Problem to work on: Only the lines holding the string "espectador" are needed; copy each of them from the data.

Supplied material:
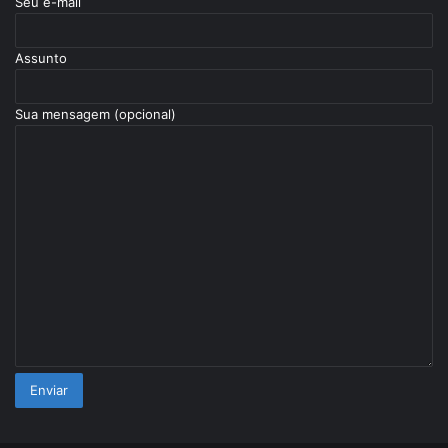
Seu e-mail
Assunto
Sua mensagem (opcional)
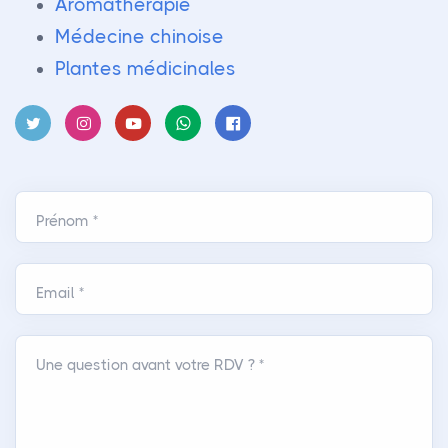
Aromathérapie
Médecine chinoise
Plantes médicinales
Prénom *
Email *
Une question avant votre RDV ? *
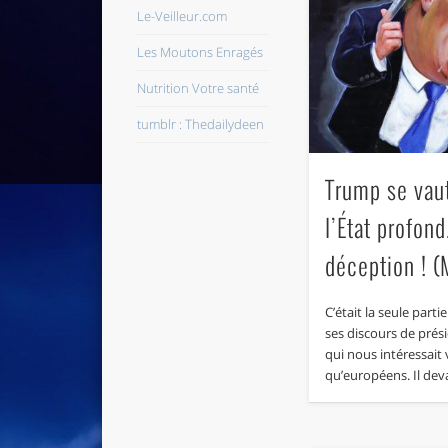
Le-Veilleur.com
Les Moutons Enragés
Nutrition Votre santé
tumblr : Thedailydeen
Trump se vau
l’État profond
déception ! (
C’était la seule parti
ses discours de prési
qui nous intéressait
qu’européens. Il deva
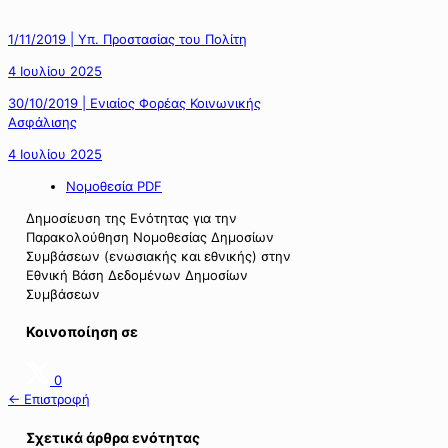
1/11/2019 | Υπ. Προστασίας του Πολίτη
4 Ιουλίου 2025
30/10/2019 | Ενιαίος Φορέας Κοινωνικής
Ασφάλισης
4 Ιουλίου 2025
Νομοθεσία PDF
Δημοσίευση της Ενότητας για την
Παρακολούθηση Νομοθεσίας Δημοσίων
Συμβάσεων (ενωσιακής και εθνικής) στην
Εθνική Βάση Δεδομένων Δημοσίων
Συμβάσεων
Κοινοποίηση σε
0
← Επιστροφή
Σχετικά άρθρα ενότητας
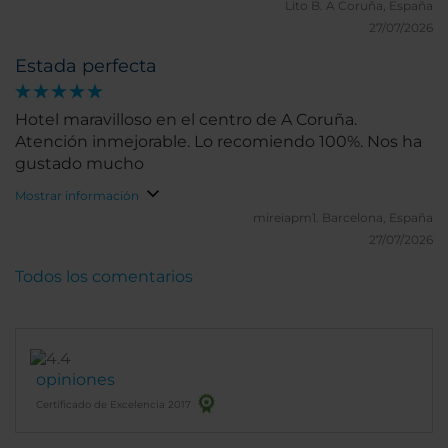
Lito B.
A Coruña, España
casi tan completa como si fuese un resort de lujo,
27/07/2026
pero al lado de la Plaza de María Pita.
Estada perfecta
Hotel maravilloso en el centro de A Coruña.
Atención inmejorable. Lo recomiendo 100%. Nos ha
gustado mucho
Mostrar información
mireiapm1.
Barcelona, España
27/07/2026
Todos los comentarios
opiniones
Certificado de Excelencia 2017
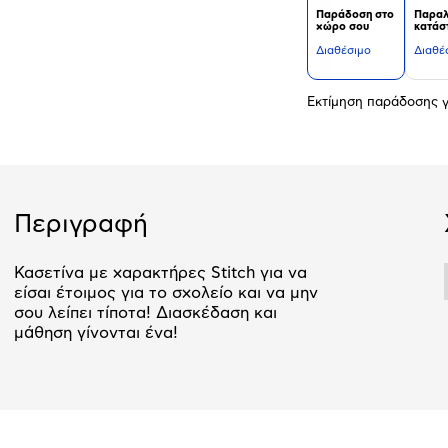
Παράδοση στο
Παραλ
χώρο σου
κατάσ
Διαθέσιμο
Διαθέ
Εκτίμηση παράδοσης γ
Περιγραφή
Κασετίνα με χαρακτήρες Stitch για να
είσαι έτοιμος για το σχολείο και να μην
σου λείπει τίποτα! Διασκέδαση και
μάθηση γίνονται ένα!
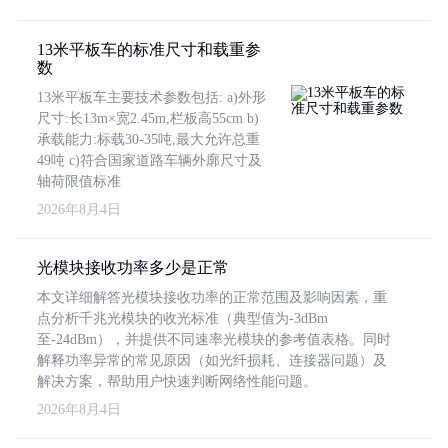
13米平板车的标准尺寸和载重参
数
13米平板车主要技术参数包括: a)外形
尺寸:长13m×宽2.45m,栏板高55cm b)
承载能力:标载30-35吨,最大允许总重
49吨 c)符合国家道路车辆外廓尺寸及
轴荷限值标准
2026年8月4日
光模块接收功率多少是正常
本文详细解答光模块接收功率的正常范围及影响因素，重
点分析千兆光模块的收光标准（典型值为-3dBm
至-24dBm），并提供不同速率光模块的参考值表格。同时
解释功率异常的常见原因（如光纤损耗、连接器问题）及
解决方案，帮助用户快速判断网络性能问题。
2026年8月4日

...

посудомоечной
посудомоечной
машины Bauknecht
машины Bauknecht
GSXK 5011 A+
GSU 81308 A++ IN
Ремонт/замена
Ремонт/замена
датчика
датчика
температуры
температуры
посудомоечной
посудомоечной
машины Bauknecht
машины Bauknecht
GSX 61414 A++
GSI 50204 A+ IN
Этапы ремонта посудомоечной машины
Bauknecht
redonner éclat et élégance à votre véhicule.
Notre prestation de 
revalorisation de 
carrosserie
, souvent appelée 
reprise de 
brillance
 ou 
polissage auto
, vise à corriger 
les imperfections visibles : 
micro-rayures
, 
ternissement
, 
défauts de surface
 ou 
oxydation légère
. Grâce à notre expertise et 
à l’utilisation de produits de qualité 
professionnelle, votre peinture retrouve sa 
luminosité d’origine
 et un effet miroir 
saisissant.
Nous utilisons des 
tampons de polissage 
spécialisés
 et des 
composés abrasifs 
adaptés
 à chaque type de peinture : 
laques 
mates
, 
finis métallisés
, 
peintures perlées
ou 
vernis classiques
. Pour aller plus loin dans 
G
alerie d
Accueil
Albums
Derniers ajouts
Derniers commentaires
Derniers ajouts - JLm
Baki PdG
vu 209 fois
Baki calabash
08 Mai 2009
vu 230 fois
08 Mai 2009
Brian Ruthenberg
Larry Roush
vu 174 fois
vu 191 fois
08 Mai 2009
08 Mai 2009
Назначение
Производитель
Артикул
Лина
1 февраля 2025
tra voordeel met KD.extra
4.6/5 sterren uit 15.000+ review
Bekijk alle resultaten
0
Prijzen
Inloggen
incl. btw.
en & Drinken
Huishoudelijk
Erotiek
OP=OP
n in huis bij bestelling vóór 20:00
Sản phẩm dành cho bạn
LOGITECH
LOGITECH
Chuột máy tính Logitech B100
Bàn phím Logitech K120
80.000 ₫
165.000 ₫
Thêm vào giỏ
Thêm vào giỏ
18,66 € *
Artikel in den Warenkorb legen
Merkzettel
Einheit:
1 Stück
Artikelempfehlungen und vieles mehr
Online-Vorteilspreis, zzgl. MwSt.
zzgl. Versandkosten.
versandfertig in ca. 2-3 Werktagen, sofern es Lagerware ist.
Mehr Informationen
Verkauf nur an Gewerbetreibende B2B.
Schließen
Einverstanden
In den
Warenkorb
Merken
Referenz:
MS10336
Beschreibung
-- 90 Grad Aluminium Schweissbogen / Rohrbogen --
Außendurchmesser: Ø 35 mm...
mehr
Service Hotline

* * *

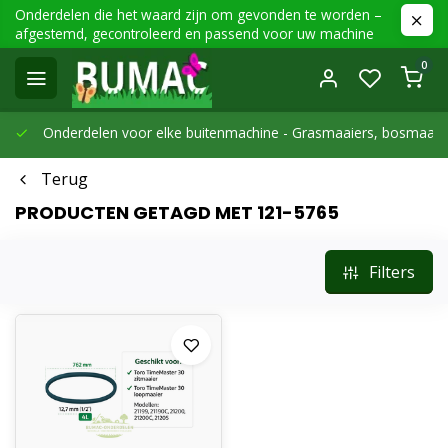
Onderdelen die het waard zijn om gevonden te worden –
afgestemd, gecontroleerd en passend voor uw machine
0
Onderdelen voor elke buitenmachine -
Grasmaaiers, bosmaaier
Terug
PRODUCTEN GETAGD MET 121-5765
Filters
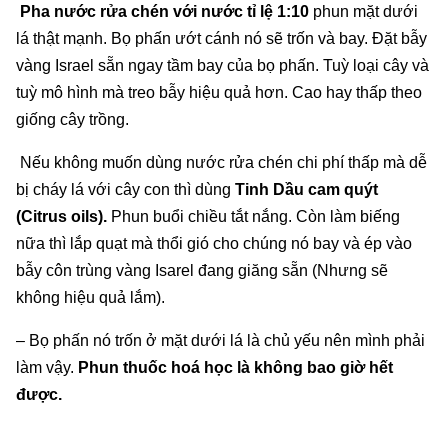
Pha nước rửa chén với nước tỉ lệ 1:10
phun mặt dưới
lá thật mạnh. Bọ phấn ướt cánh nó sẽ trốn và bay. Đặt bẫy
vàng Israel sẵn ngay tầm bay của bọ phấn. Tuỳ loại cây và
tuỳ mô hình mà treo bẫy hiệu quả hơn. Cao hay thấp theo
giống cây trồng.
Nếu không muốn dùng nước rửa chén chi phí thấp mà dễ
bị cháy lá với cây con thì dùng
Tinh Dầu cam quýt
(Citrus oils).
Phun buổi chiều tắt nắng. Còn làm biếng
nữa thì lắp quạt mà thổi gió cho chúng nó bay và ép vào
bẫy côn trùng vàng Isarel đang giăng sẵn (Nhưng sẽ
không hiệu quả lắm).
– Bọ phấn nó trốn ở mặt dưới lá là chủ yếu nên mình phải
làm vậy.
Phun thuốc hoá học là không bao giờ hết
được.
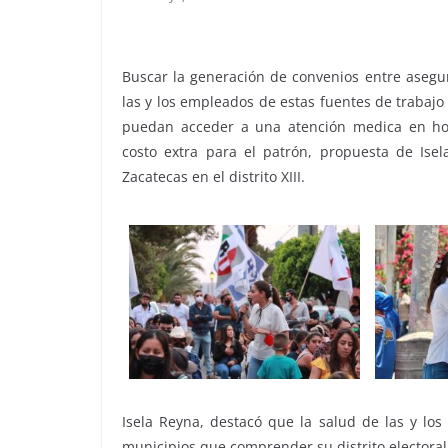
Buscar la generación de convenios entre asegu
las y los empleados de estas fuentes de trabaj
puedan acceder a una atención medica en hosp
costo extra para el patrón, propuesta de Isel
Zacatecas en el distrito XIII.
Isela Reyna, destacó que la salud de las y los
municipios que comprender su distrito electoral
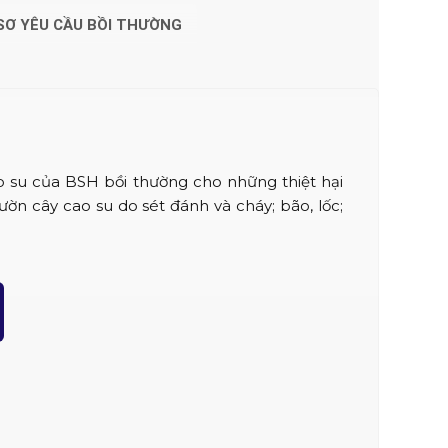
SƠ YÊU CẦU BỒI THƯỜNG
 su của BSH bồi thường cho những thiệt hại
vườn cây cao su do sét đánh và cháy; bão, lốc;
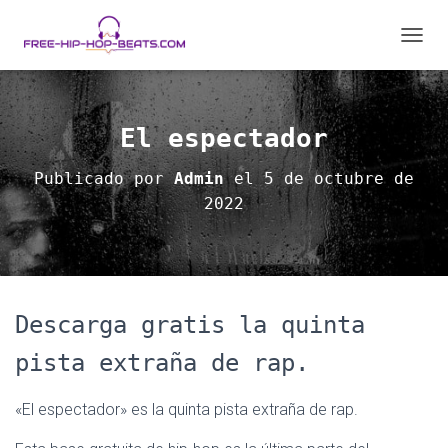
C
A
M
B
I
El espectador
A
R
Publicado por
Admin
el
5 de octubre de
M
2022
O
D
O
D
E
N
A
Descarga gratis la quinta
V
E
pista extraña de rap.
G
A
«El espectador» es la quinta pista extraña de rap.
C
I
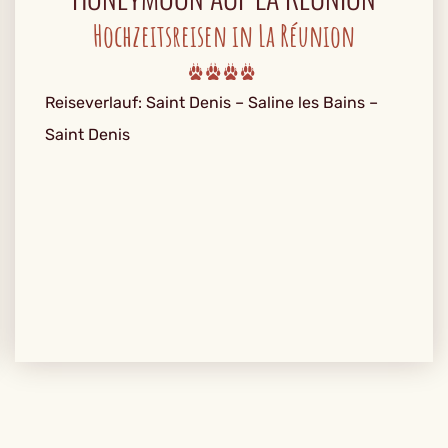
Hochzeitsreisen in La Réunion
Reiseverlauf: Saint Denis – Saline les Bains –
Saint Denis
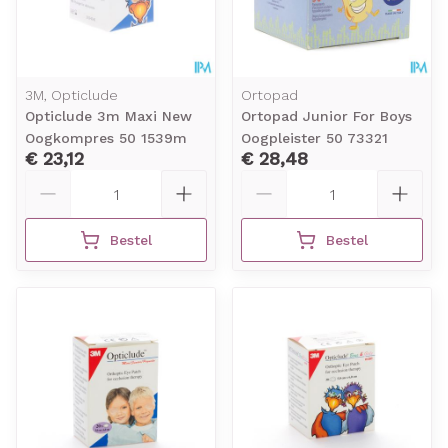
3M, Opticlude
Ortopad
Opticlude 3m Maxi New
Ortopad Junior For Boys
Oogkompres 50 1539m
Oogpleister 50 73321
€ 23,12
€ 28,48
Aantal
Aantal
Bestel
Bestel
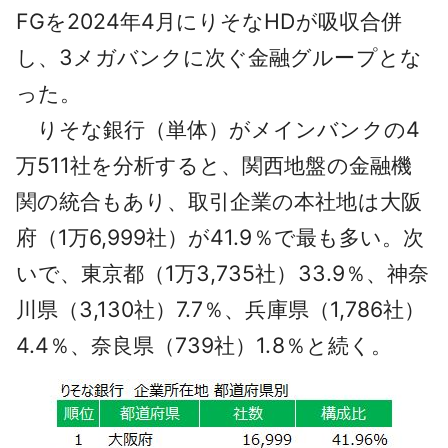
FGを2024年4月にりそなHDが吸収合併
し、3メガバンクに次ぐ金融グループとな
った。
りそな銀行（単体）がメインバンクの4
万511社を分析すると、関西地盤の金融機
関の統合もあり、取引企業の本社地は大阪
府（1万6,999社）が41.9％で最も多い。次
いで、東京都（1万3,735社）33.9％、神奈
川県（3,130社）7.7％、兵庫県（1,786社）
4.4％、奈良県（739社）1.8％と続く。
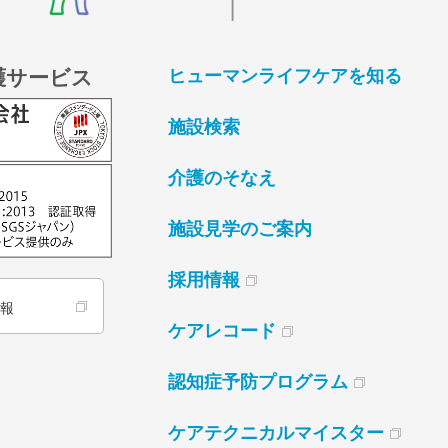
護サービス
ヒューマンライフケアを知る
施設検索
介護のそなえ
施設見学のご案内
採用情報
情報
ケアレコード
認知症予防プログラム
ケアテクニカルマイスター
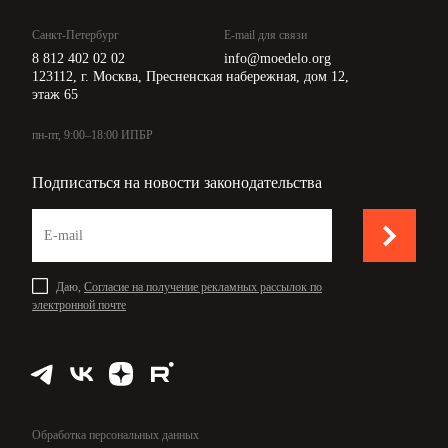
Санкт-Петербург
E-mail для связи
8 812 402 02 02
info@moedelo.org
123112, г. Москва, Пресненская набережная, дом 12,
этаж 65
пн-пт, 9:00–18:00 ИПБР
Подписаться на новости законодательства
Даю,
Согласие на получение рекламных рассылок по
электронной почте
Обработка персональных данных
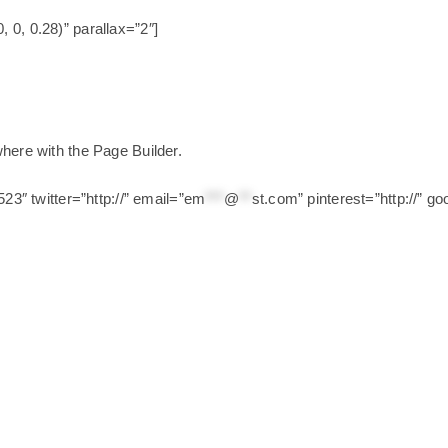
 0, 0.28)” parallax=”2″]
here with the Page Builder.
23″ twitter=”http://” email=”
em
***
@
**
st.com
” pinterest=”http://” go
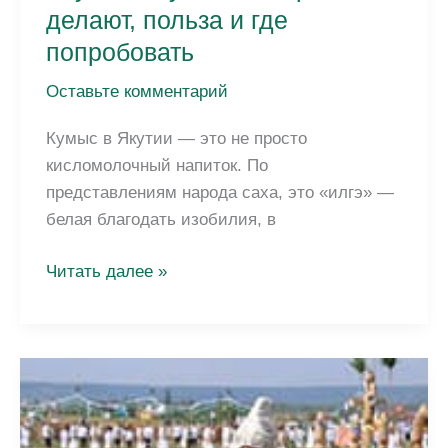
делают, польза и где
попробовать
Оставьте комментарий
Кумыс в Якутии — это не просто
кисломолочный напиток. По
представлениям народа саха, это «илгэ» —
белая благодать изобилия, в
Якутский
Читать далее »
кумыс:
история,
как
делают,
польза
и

Response:
El espectador
«El espectador» es la quinta pista extraña de rap.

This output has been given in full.